The piece is basically a winding tunnel you traverse on your back and backwards on a little roller cart of the sort auto mechanics use to insert themselves to work under a vehicle. It’s dark in the tunnel (most of the way, anyway), and there is garbled audio (snatches of the Kafka story, I was told) and a number of tunnel wall or ceiling dioramas of dream-like or more often nightmare-like scenes including a rustic cabin interior; a church interior horror scene, a tide of what looks like blood flowing down the church main aisle; a post-natural disaster devastation scene, like the Jersey shore in the aftermath of Sandy; what could be an abandoned mine shaft, a road not taken perhaps; and a stage set Freudian nightmare bedroom scene, with huge double bed, strangely pierced by a kind of twisted rope of white bed sheeting.

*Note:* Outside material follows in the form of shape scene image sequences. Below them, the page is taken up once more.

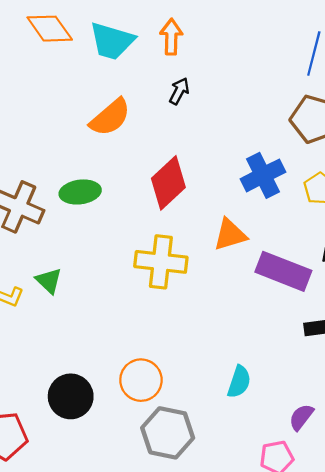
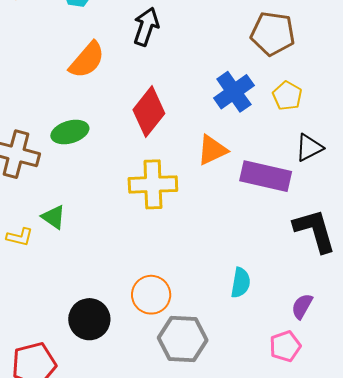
black arrow: (179, 91) -> (146, 27), size x1.5

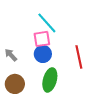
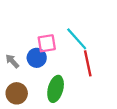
cyan line: (47, 23) -> (77, 39), moved
blue circle: (43, 54) -> (37, 58), moved

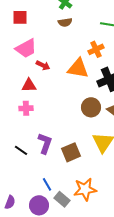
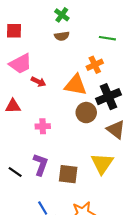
red triangle: (29, 85) -> (13, 106), moved
brown circle: (91, 107) -> (86, 113), moved
pink cross: (26, 108) -> (43, 126), moved
brown square: (71, 152) -> (68, 174), turned 30

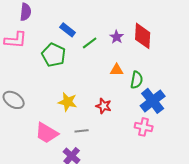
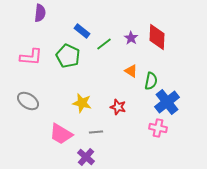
pink L-shape: (16, 40) -> (31, 57), moved
orange triangle: (117, 70) -> (131, 71), turned 32

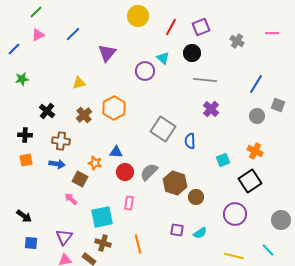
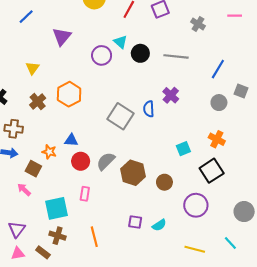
black circle: (192, 53) -> (140, 53), moved
gray line: (205, 80) -> (176, 56), moved
yellow triangle: (79, 83) -> (32, 68), turned -40
blue semicircle: (190, 141) -> (149, 109), moved
brown circle: (196, 197) -> (164, 182), moved

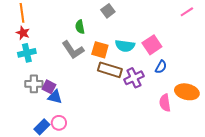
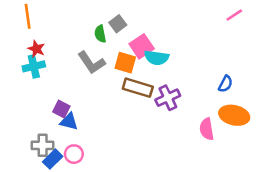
gray square: (108, 11) -> (118, 24), moved
red star: (23, 33) -> (36, 49), moved
pink square: (152, 45) -> (142, 46), moved
blue semicircle: (161, 67) -> (225, 84), moved
gray cross: (34, 84) -> (43, 145), moved

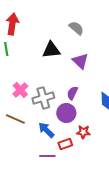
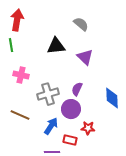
pink cross: (20, 90) -> (21, 75), moved, turned -35
blue arrow: (46, 130) -> (51, 126), turned 78
red rectangle: (65, 144) -> (70, 140), turned 32

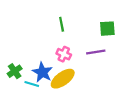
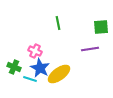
pink cross: (64, 54) -> (35, 51), moved
green cross: (15, 71) -> (14, 67), turned -32

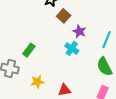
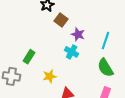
yellow star: (37, 82) -> (50, 76), moved

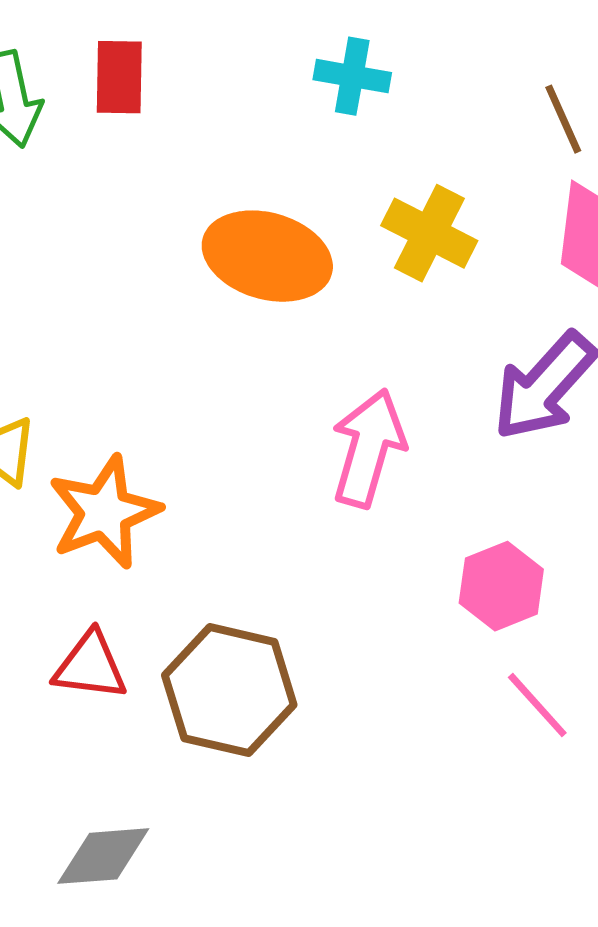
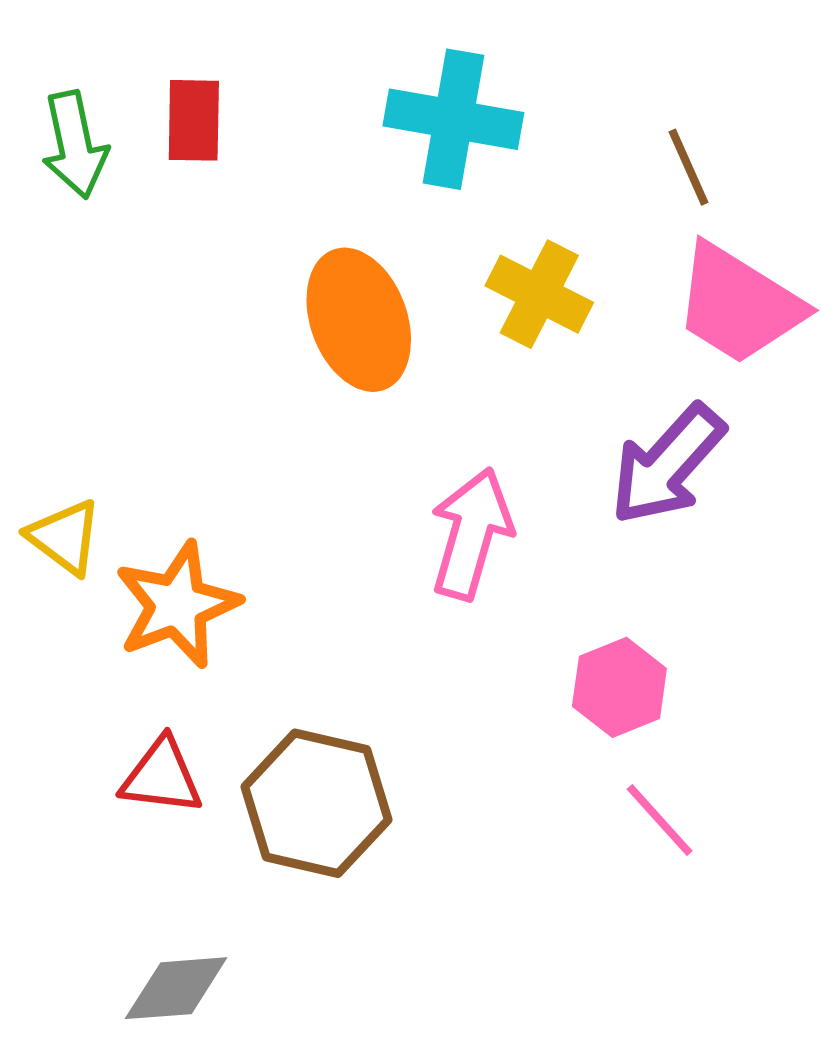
cyan cross: (352, 76) -> (453, 119), size x1.6
orange ellipse: (267, 256) -> (359, 320), turned 54

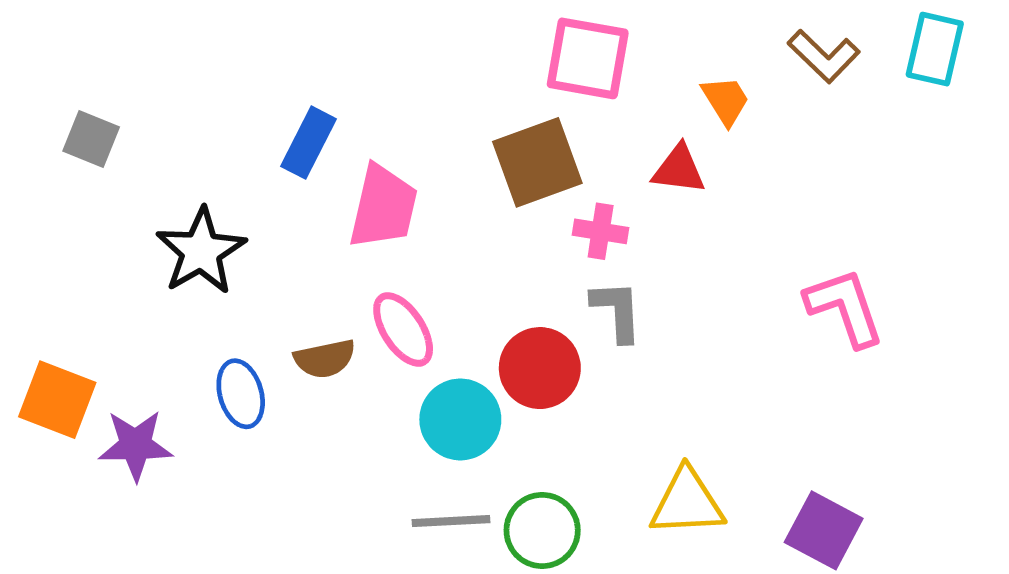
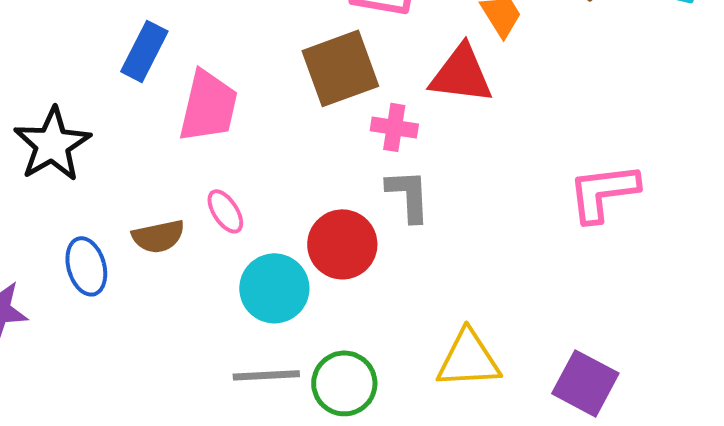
red triangle: (679, 169) -> (461, 74), size x1.4
pink L-shape: (845, 307) -> (603, 192), turned -78
pink ellipse: (403, 329) -> (225, 211), size x0.7

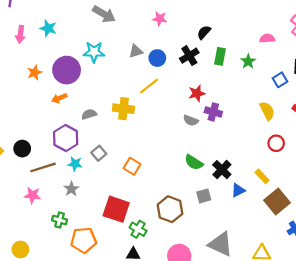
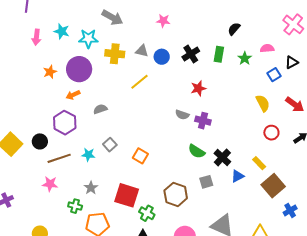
black semicircle: (204, 32) -> (234, 29), moved
pink semicircle: (267, 38) -> (267, 48), moved
gray triangle: (136, 51) -> (142, 51), turned 32
cyan star: (94, 52) -> (88, 39), moved
yellow line: (149, 86) -> (140, 82), moved
yellow cross: (123, 109) -> (115, 54), moved
purple cross: (213, 112) -> (203, 121), moved
gray semicircle: (191, 120) -> (182, 115), moved
purple hexagon: (66, 138) -> (65, 123), moved
gray star: (71, 189) -> (91, 188), moved

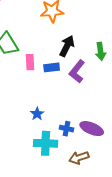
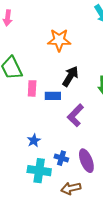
purple L-shape: (77, 71) -> (75, 115), moved
purple ellipse: (92, 129) -> (86, 161), turned 40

Bed sheeting is a feature and motif of the work, twisted and suspended from the ceiling along the whole length of the tunnel. You can use it to pull yourself along on your ride—upside down, backwards, on the roller cart—but at some point, maybe just after the strange vision of the similar rope of sheeting through the bed, you understand it as an umbilical cord. And the tunnel, the burrow, as a birth canal.

But then, following a final diorama presenting a small, indistinct picture, framed, or maybe mirror, imageless, suddenly, surprisingly, you pass from the area of darkness to an area of brilliant light, or more precisely, lights, plural, reminiscent of Dante’s heaven, his visual experience of which—through thirty-three epic cantos—is entirely of lights. Da luce a luce.

Further features of the installation include two towers, like the guard towers around the German prisoner of war camp in which the Steve McQueen character was detained; audio, garbled again, of dialogue from the movie (again I was told); and a pair of camera-like, periscope-like, attachments to the exterior of the tunnel that seem to—but don’t really—provide views into the interior.

An accompanying sheet of excerpts from the notebook of fictional Tunnel Master 2nd Class (and artist alter ego) T.D.H. Castle consists of declarations (with copious italicizations and capitalizations) ranging in style and substance from relatively straightforward (“The Tunnel is a feat of Subversive Engineering”) to slightly paranoid-sounding (“It is an open act of Rebellion in Defiance of a Monolithic Enemy”) to dubious as to meaning (“Outwardly it dons a peculiar yet unassuming presence; meanwhile its Interior is rife with Diligent Agency directed toward a Desperate Bid for the Forest of Freedom”).

The tunnel is an artistic refuge and survival mechanism vis-à-vis a world hostile or indifferent to the artist’s unique vision and aspirations, but the main effect aesthetic experience of this tunnel piece is a birth/rebirth experience, not as fantasy delusionist religious babble (with right-wing political overtones), but in an artwork that reimagines and reworks—consciously or unconsciously or subconsciously—the Dantean paradigm.

The Gary Sczerbaniewicz installation continues through June 9.